__Exercise description__:
Check each line below for the word "this" and give the number of lines that have it, nothing more.

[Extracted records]
■ ■ ■ ■ ■ ■ ■
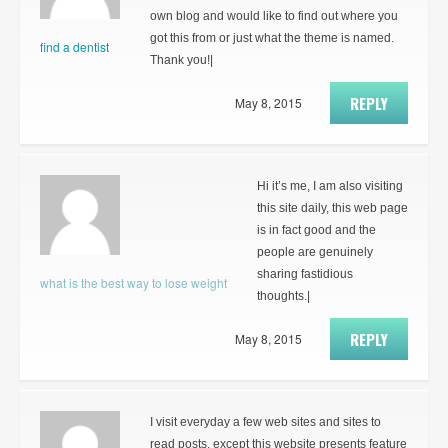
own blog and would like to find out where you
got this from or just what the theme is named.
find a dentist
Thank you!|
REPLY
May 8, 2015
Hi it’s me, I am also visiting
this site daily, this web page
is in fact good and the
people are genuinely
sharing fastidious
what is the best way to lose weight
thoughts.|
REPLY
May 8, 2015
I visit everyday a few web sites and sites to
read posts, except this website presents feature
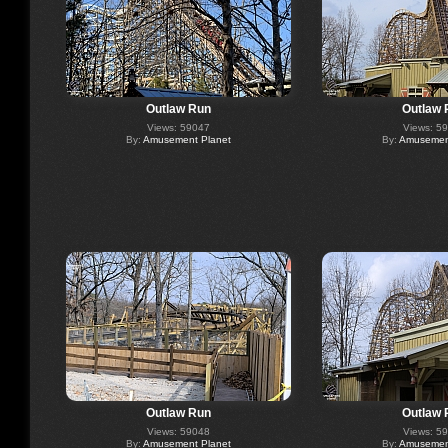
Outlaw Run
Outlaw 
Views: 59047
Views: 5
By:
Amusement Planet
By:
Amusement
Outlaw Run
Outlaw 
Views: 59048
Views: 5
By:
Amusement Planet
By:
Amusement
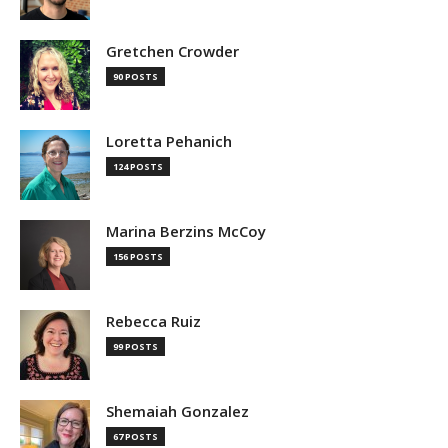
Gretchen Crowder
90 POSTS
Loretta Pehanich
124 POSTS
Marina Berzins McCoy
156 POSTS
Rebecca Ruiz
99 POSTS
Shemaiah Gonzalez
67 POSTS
■ ■ ■ ■ ■ ■ ■
__Response to the exercise__:
3